Ingredienti per 4 persone:
- 600g di polpa di cervo a dadi
- 2 bicchieri di passata di pomodoro
- Vino rosso per la marinatura
- 2 foglie d’alloro
- 1 spicchio d’aglio
- 1 rametto di rosmarino
- 2 foglie di maggiorana
- 70 g di lardo
- 1 cipolla
- 1 carota
- 1 bicchierino di grappa
Per la polenta:
- 175 gr di farina gialla per polenta
- 1/2 lt d’acqua
- 1 pizzico di sale
PREPARAZIONE:
Marinate per una notte la polpa di cervo tagliata a dadi in una concia di vino rosso, alloro, aglio, rosmarino e maggiorana.
Sgocciolate la carne, tenendo da parte il condimento, e fatela rosolare con un soffritto di lardo, cipolla e carote. Quando la carne risulterà ben dorata, bagnate con il liquido della marinatura precedentemente setacciato.
Continuate la cottura fino a quando il liquido non sarà evaporato. A questo punto, sfumate con un bicchierino di grappa; quando anch’essa sarà evaporata, unite la passata di pomodoro. Salate e pepate a piacere e terminate la cottura a fuoco basso, finché la carne non risulterà tenera.
Nel frattempo, preparate la polenta mescolando la farina con l’acqua calda.
Servite i bocconcini di cervo con il loro sugo ben caldi, accompagnati da una morbida polenta.
IL NOSTRO ABBINAMENTO: Pignolo
Il Pignolo è un vitigno a bacca nera autoctono del Friuli Venezia Giulia, registrato nel Catalogo Nazionale delle Varietà di Vite a partire dal 1977. Un vitigno antico le cui prime notizie, che risalgono alla fine del 1300, testimoniano una diffusione nella zona collinare di Rosazzo, nel cuore dei Colli Orientali del Friuli, unica DOC che prevede dal 1995 la produzione del Pignolo in purezza.
A fine ‘800 il “Pignûl”, così chiamato in friulano ed il cui nome deriva dalla parola “pigna”, rischiava di sparire a favore di varietà più produttive o di essere utilizzato solo in uvaggio con altri rossi, ma la passione di alcuni vignaioli friulani ha dato il giusto riconoscimento alle qualità di questo vino, che è diventato uno dei più rappresentativi del territorio regionale.

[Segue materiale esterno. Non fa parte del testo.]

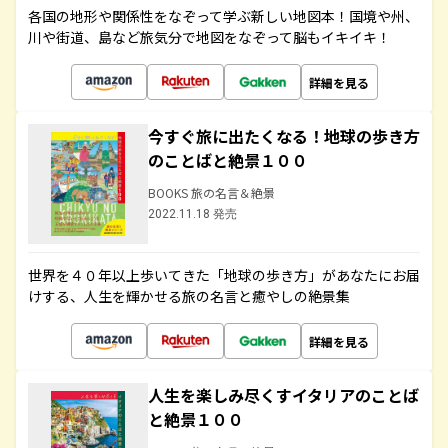
各国の地形や関係性をなぞって学ぶ新しい地図本！国境や州、
川や街道、島など旅気分で地図をなぞって脳もイキイキ！
詳細を見る
今すぐ旅に出たくなる！地球の歩き方
のことばと絶景１００
BOOKS 旅の名言＆絶景
2022.11.18 発売
世界を４０年以上歩いてきた「地球の歩き方」があなたにお届
けする、人生を輝かせる旅の名言と癒やしの絶景集
詳細を見る
人生を楽しみ尽くすイタリアのことば
と絶景１００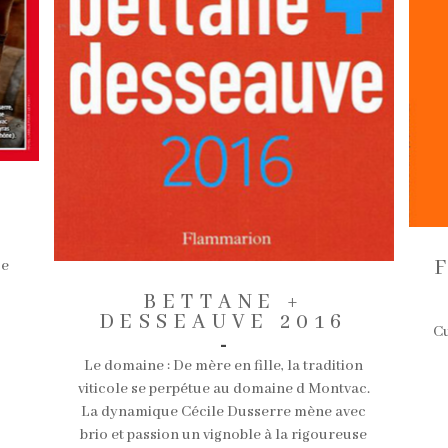
L
Le
BETTANE +
DESSEAUVE 2016
Cu
-
Le domaine : De mère en fille, la tradition
viticole se perpétue au domaine d Montvac.
La dynamique Cécile Dusserre mène avec
brio et passion un vignoble à la rigoureuse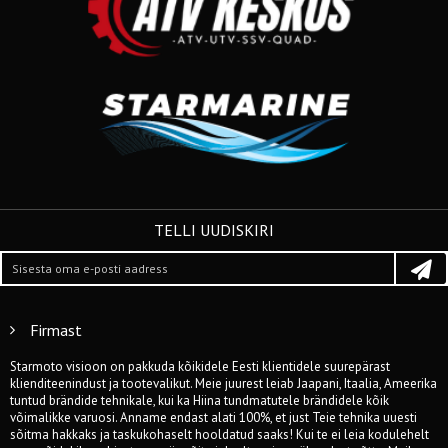
TELLI UUDISKIRI
Firmast
Starmoto visioon on pakkuda kõikidele Eesti klientidele suurepärast
klienditeenindust ja tootevalikut. Meie juurest leiab Jaapani, Itaalia, Ameerika
tuntud brändide tehnikale, kui ka Hiina tundmatutele brändidele kõik
võimalikke varuosi. Anname endast alati 100%, et just Teie tehnika uuesti
sõitma hakkaks ja taskukohaselt hooldatud saaks! Kui te ei leia kodulehelt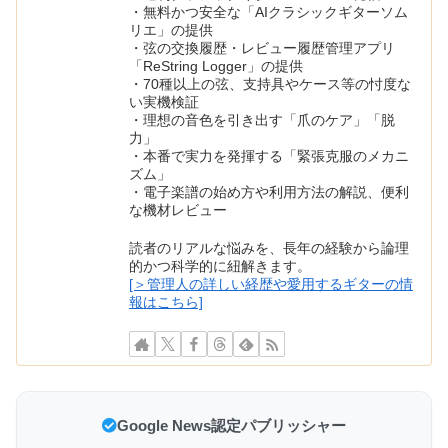
・無料かつ安全な「AIクラシックギターソム
リエ」の提供
・弦の交換履歴・レビュー履歴管理アプリ
「ReString Logger」の提供
・70種以上の弦、支持具やケース等の忖度な
い実機検証
・理想の音色を引き出す「爪のケア」「脱
力」
・本番で実力を発揮する「緊張克服のメカニ
ズム」
・電子楽譜の始め方や利用方法の解説、便利
な機材レビュー
読者のリアルな悩みを、長年の経験から論理
的かつ科学的に紐解きます。
[＞管理人の詳しい経歴や愛用するギターの情
報はこちら]
Google News認定パブリッシャー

Colore rubino intenso, con toni profondi, una buona corposità ed acidità, con una trama tannica fitta, dolce e setosa. Sentori di piccoli frutti rossi maturi, marasca, incenso, legno, sottobosco e cioccolato fondente. Una personalità unica e travolgente che, tuttavia, non si trasforma in prepotenza aromatica.
Le interpretazioni giovanili sono interessanti e piacevoli, ma è senza dubbio il tempo che permette a questo vino di rivelare tutto il suo potenziale. L’affinamento in barrique, anche oltre i 24 mesi, consente di ritrovare sentori più speziati e profumi di terra.
Richiede abbinamenti con piatti a base di carni rosse, alla brace o selvaggina. Perfetto se affiancato ai piatti della cucina friulana ed ai formaggi stagionati e salumi. Va servito tra i 16° e i 18° e richiede un calice che ne sappia esaltare il bouquet e il carattere.